> Given data:
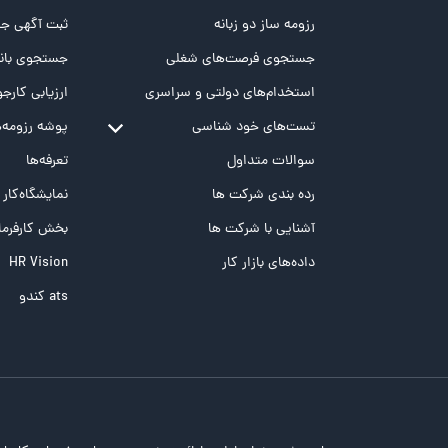
رزومه ساز دو زبانه
ثبت آگهی جد
جستجوی فرصت‌های شغلی
جستجوی بانک
استخدام‌های دولتی و سراسری
ارزیابی کارجو
تست‌های خود شناسی
پوشه‌‌ رزومه‌
تست MBTI
سوالات متداول
تعرفه‌ها
تست تیپ سنجی شغلی Holland
رده بندی شرکت ها
نمایشگاه‌کار
تست NEO
آشنایی با شرکت ها
بخش کارفرما
تست هوش های چندگانه
داده‌های بازار کار
HR Vision
تست هوش هیجانی Bar-On
ats کندو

> Task item: Every line of the records containing the word "شغلی" must appear in the answer.

> Exercise solution:
جستجوی فرصت‌های شغلی
تست تیپ سنجی شغلی Holland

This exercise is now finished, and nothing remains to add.